Os “pôsteres de boas maneiras” que viraram tradição nos trens e metrôs japoneses
Quem gosta de design gráfico provavelmente sorri quando vê um tipo muito particular de cartaz que se espalha pela rede ferroviária do Japão. São os “pôsteres de boas maneiras”, batizados de manā posutā. Estações, trens e metrôs costumam exibi-los para recomendar ou desaconselhar certas atitudes dos passageiros. As sugestões pretendem garantir o conforto das viagens, aumentar a segurança e manter o transporte pontual.
É uma ambição nada desprezível num sistema que funciona bem acima da capacidade máxima. Se os milhões de usuários do serviço agirem de modo adequado, os embarques ocorrerão sem atropelos – ninguém vai atrapalhar o fechamento das portas ou se acidentar – e os vagões superlotados ficarão menos insuportáveis, além de partirem na hora.
Os cartazes, engenhosos e coloridos, lembram mais anúncios publicitários que placas de aviso. Ora se valem de fotografias, ora de desenhos. Às vezes, parodiam clássicos da pintura, como O grito, de Edvard Munch, ou brincam com astros do cinema e dos quadrinhos. Entre os temas que abordam, destacam-se o manuseio de bagagens, o uso de celulares e tablets, o descarte de lixo, a postura nos assentos e a modulação da voz durante as conversas. A ideia é educar pelo bom humor ou pelo lirismo.
As próprias companhias férreas, a maioria privatizada, concebem os pôsteres, geralmente em parceria com agências de propaganda. Os primeiros surgiram no reinado do imperador Taishō (1912-26). Esporádicos, simples e meio sisudos, pediam que os passageiros não se debruçassem sobre as janelas dos vagões, evitassem deslocamentos supérfluos em horários de rush e não esquecessem pertences dentro dos trens.

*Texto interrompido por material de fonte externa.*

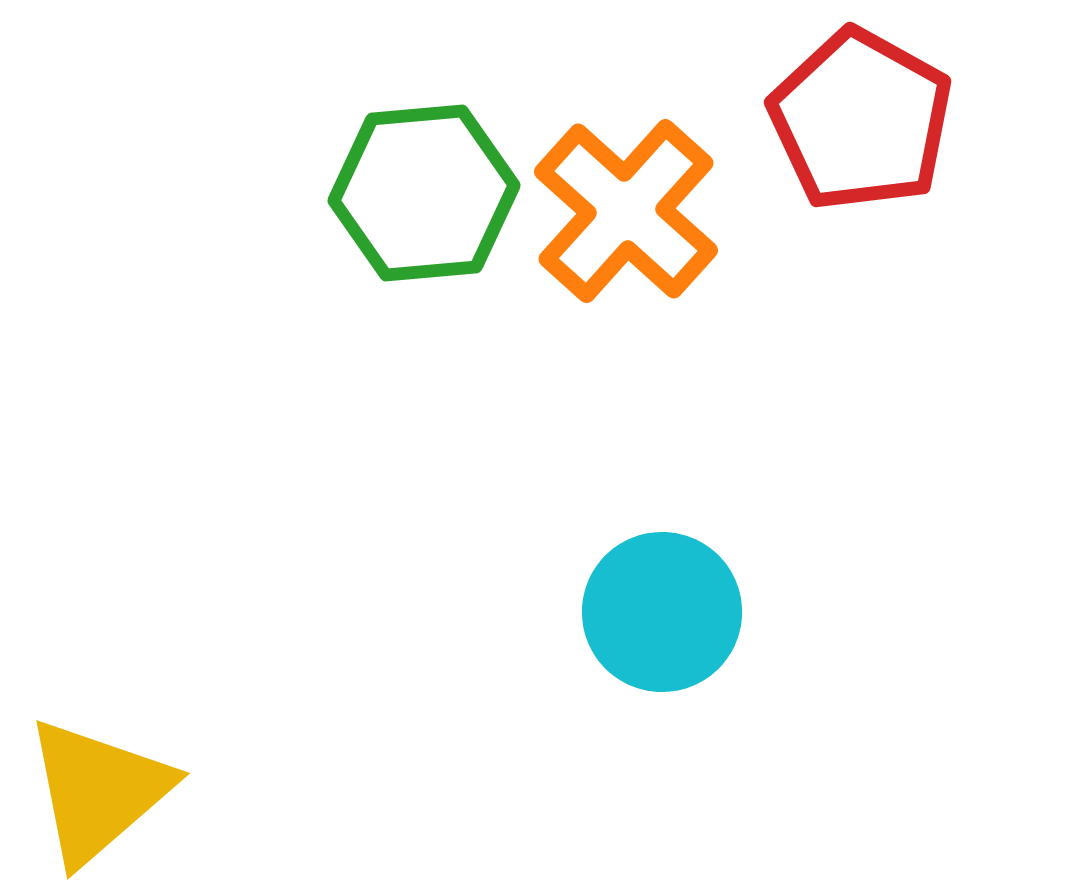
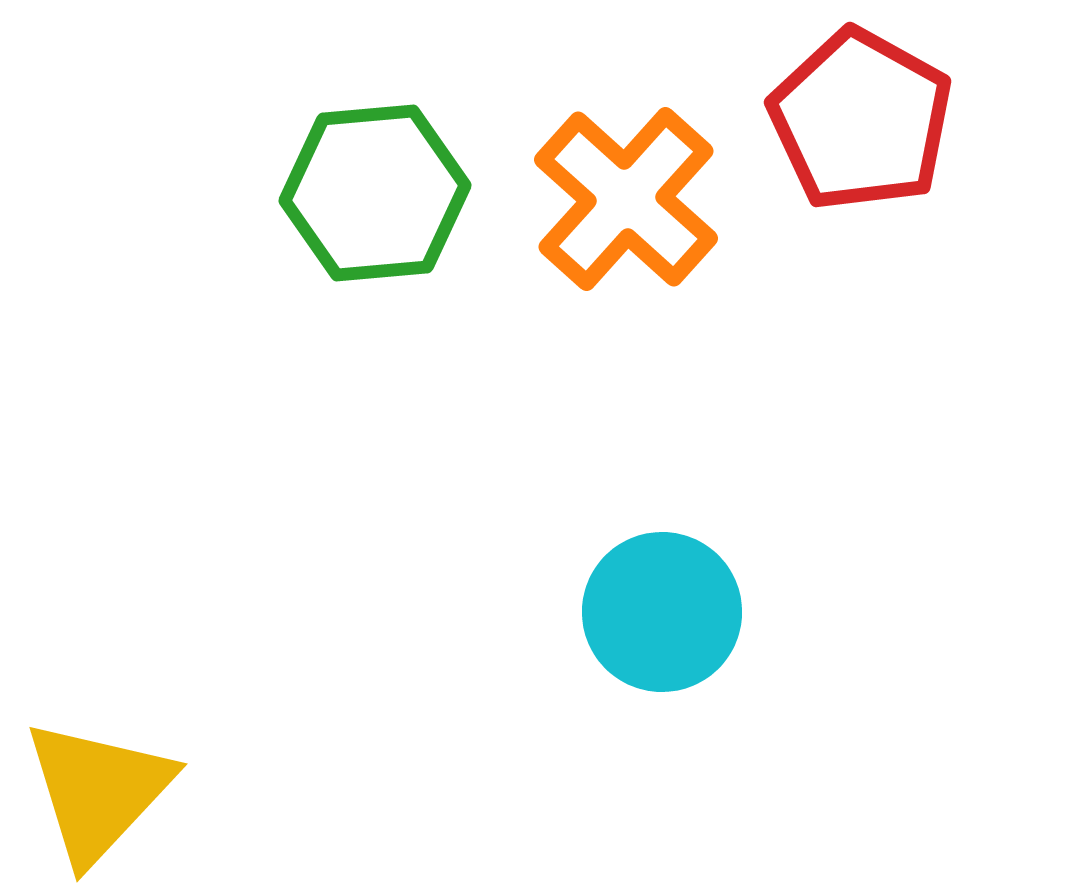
green hexagon: moved 49 px left
orange cross: moved 12 px up
yellow triangle: rotated 6 degrees counterclockwise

Só muito tempo depois é que os manā posutā tornaram-se habituais. Nos anos 1970, a Eidan, uma das empresas que operavam o metrô de Tóquio, chamou a atenção por lançar cartazes inovadores e divertidos todos os meses. Uma imagem de Marilyn Monroe, criada com aerógrafo em 1976, ilustrava um deles. O trabalho fez tanto sucesso que o público roubou 90% das cópias afixadas nas estações.

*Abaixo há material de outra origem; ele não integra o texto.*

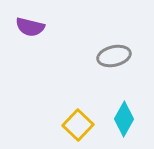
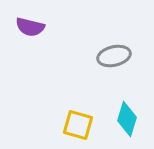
cyan diamond: moved 3 px right; rotated 12 degrees counterclockwise
yellow square: rotated 28 degrees counterclockwise
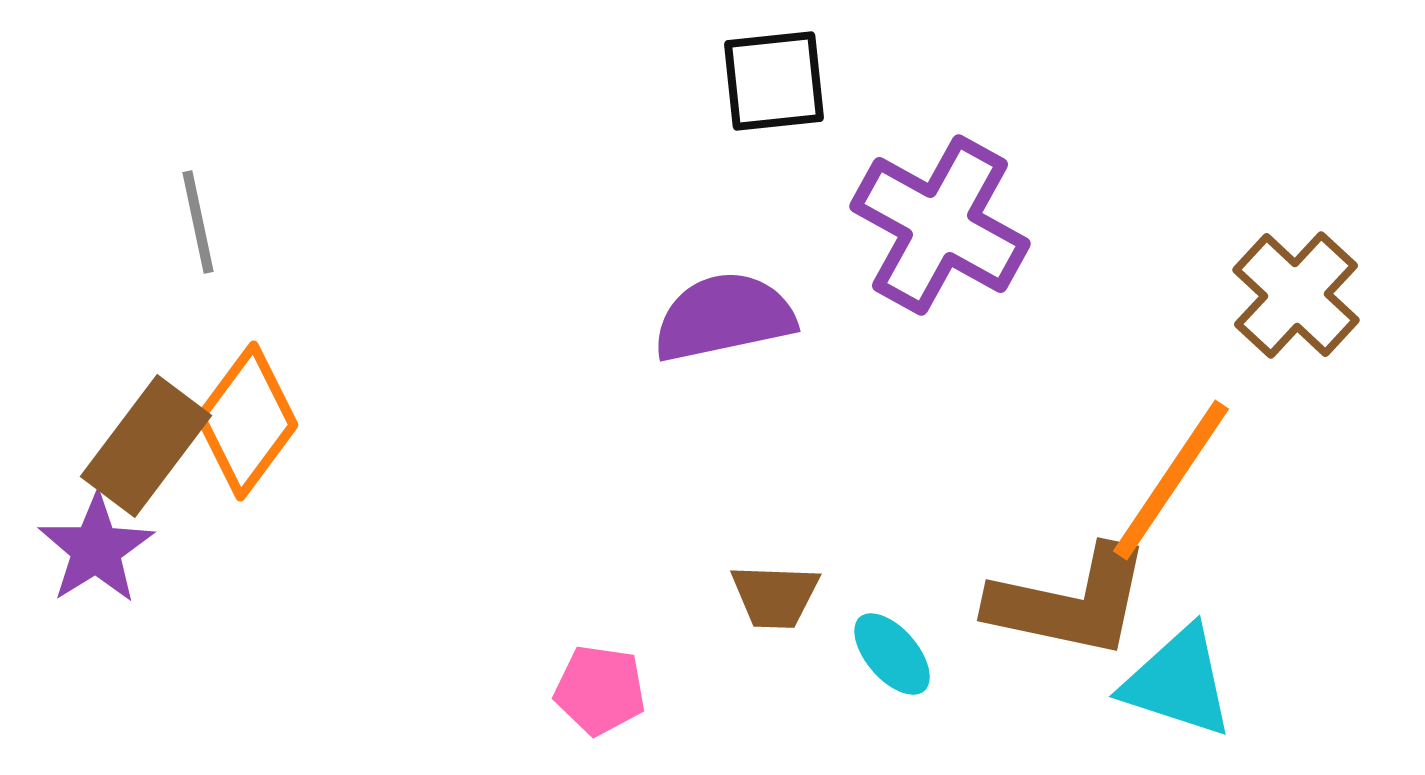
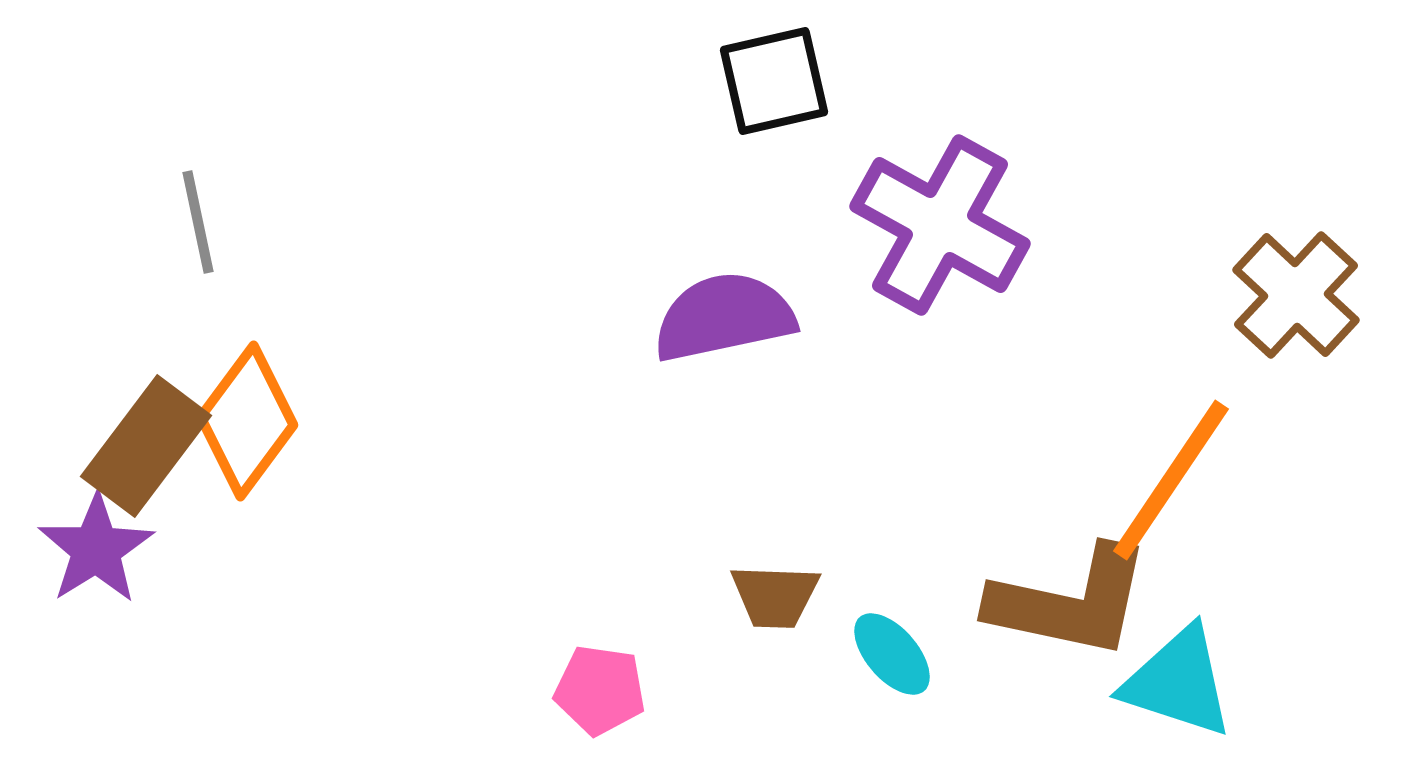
black square: rotated 7 degrees counterclockwise
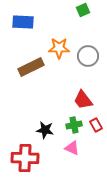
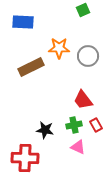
pink triangle: moved 6 px right, 1 px up
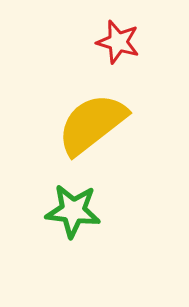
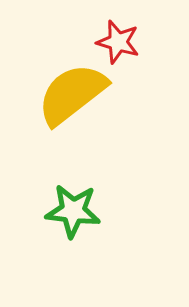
yellow semicircle: moved 20 px left, 30 px up
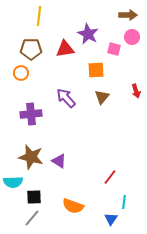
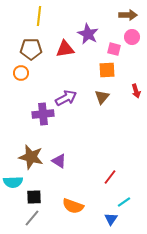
orange square: moved 11 px right
purple arrow: rotated 105 degrees clockwise
purple cross: moved 12 px right
cyan line: rotated 48 degrees clockwise
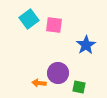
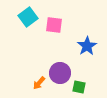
cyan square: moved 1 px left, 2 px up
blue star: moved 1 px right, 1 px down
purple circle: moved 2 px right
orange arrow: rotated 56 degrees counterclockwise
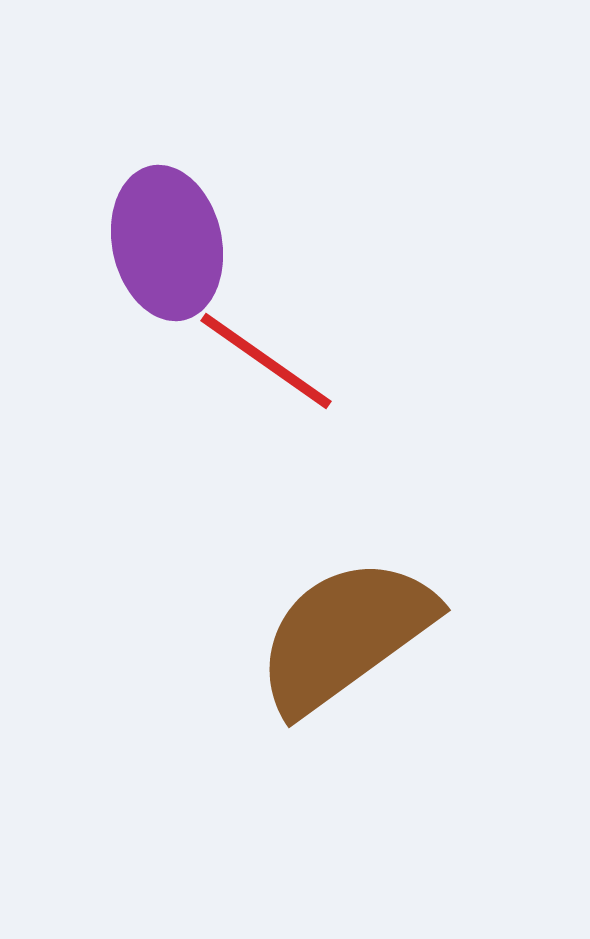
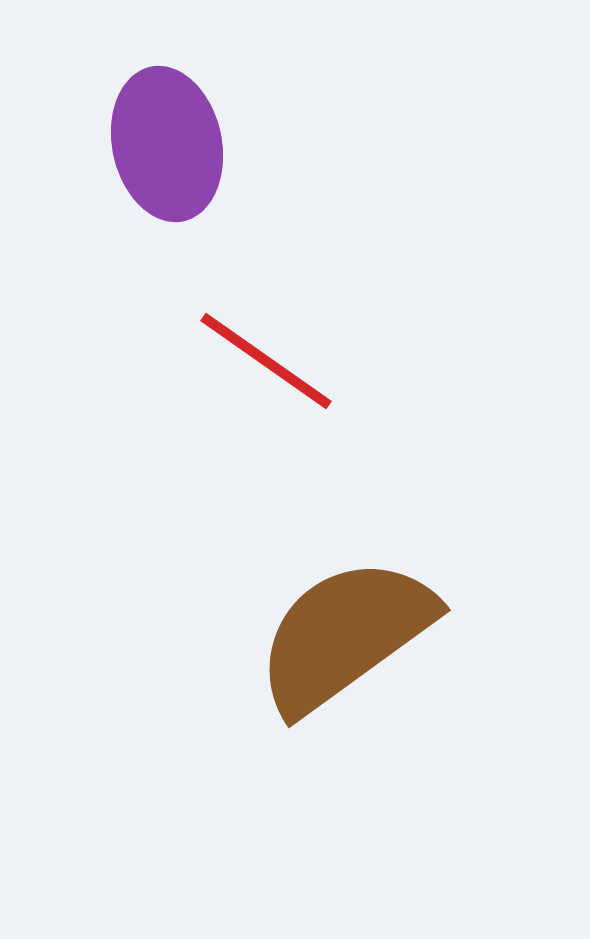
purple ellipse: moved 99 px up
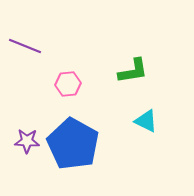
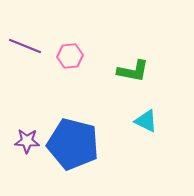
green L-shape: rotated 20 degrees clockwise
pink hexagon: moved 2 px right, 28 px up
blue pentagon: rotated 15 degrees counterclockwise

A iniciativa da Eidan inspirou outras concessionárias, e os “pôsteres de boas maneiras” viraram tradição. Em 2020, na pandemia, a West Japan, que serve cidades importantes como Osaka e Kyoto, distribuiu pelos trens inúmeros cartazes sobre as novas regras sanitárias. A turma do gato-robô Doraemon, um querido personagem de mangás, estrelou a campanha.
Antes, entre 2016 e 2018, a Seibu Railway desenvolveu talvez a série mais bonita de manā posutā. Com a ajuda da agência Dentsu, bolou nove pôsteres semelhantes às ukiyo-e, xilogravuras características do período Edo (1603-1867), fase em que o Japão se fechou para o mundo e gozou de certa paz. À época, a classe emergente dos comerciantes gastava muito com diversões e obras de arte. Na tentativa de atraí-la, mestres da ukiyo-e se dedicaram à confecção de gravuras que representavam justamente as predileções da burguesia em ascensão: o teatro Kabuki, as lutas de sumô, as gueixas, as cortesãs e a pornografia. As ilustrações também retratavam lendas populares, guerreiros e cenas da natureza.
Embora o estilo das ukiyo-e não seja tão conhecido dos brasileiros, as grosserias que os cartazes da Seibu Railway condenavam definitivamente são.